Em menos de 20 anos, comunidades em todo o mundo foram atingidas por uma série de grandes surtos de doenças: SARS, MERS, ebola, zika e agora, covid-19. Quase todas as doenças infecciosas emergentes nos seres humanos se originam de microrganismos que são abrigados pela vida selvagem e subsequentemente “saltam”, direta ou indiretamente – por exemplo, através de mosquitos ou carrapatos – para os seres humanos.

Um fator que impulsiona o aumento de surtos de doenças zoonóticas é que as atividades humanas – incluindo crescimento populacional, migração e consumo de animais silvestres – estão levando a um aumento do encontro com a vida selvagem. Ao mesmo tempo, mutações genéticas em vírus e outros micróbios estão criando novas oportunidades para o surgimento de doenças.

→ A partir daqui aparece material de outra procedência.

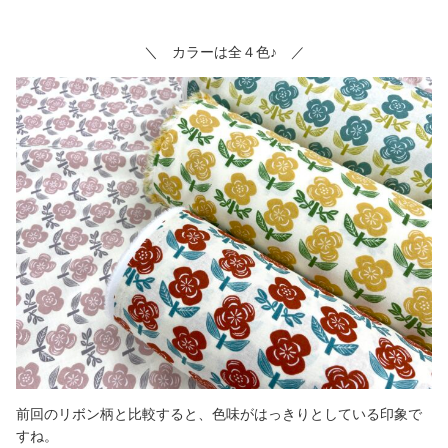
＼ カラーは全４色♪ ／
前回のリボン柄と比較すると、色味がはっきりとしている印象で
すね。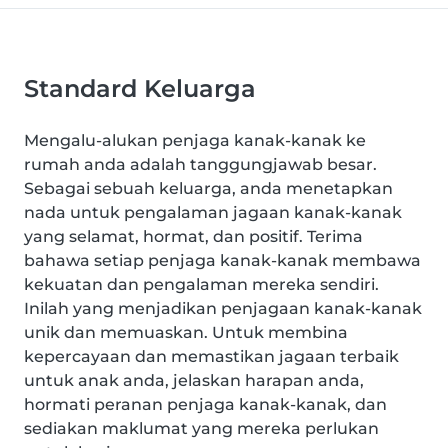
Standard Keluarga
Mengalu-alukan penjaga kanak-kanak ke
rumah anda adalah tanggungjawab besar.
Sebagai sebuah keluarga, anda menetapkan
nada untuk pengalaman jagaan kanak-kanak
yang selamat, hormat, dan positif. Terima
bahawa setiap penjaga kanak-kanak membawa
kekuatan dan pengalaman mereka sendiri.
Inilah yang menjadikan penjagaan kanak-kanak
unik dan memuaskan. Untuk membina
kepercayaan dan memastikan jagaan terbaik
untuk anak anda, jelaskan harapan anda,
hormati peranan penjaga kanak-kanak, dan
sediakan maklumat yang mereka perlukan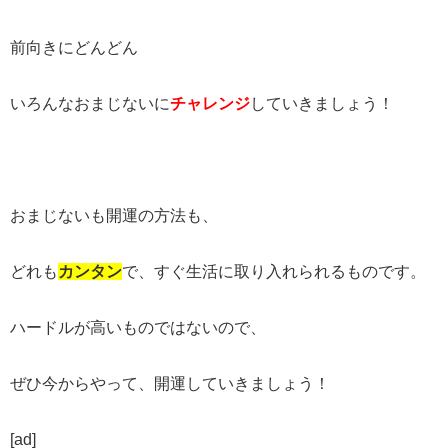
前向きにどんどん
いろんなおまじないに
チャレンジ
していきましょう！
おまじないも開運の方法も、
どれも
カンタン
で、すぐ生活に取り入れられるものです。
ハードルが高いものではないので、
ぜひ今からやって、開運していきましょう！
[ad]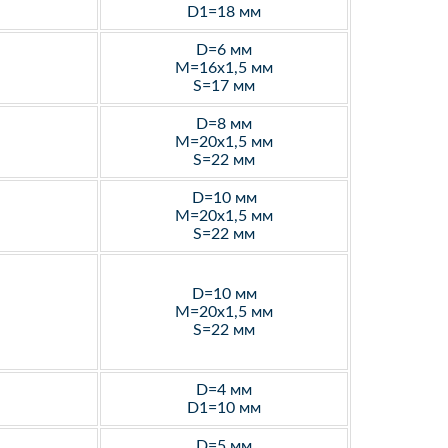
D1=18 мм
D=6 мм
M=16х1,5 мм
S=17 мм
D=8 мм
M=20х1,5 мм
S=22 мм
D=10 мм
M=20х1,5 мм
S=22 мм
D=10 мм
M=20х1,5 мм
S=22 мм
D=4 мм
D1=10 мм
D=5 мм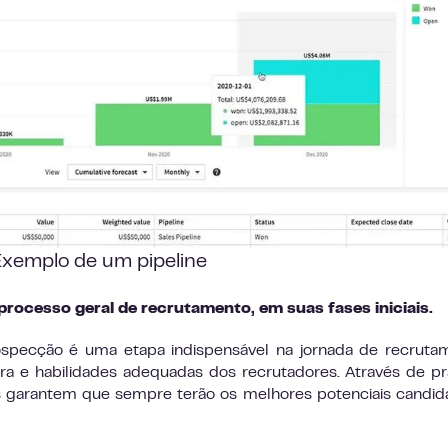
xemplo de um pipeline
processo geral de recrutamento, em suas fases iniciais.
specção é uma etapa indispensável na jornada de recruta
ra e habilidades adequadas dos recrutadores. Através de pr
s garantem que sempre terão os melhores potenciais candid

Mas os seres humanos permanecem amplamente ignorantes da biodiversidade do nosso planeta e de seus ecossistemas naturais. Apenas 2 milhões de espécies – cerca de 20% de todas as espécies estimadas na Terra – foram nomeadas. Em nossa opinião, essa ignorância fundamental de quase todos os aspectos da biodiversidade resultou em uma resposta ineficiente, mal coordenada e minimamente baseada em ciência aos aspectos-chave da pandemia de covid-19.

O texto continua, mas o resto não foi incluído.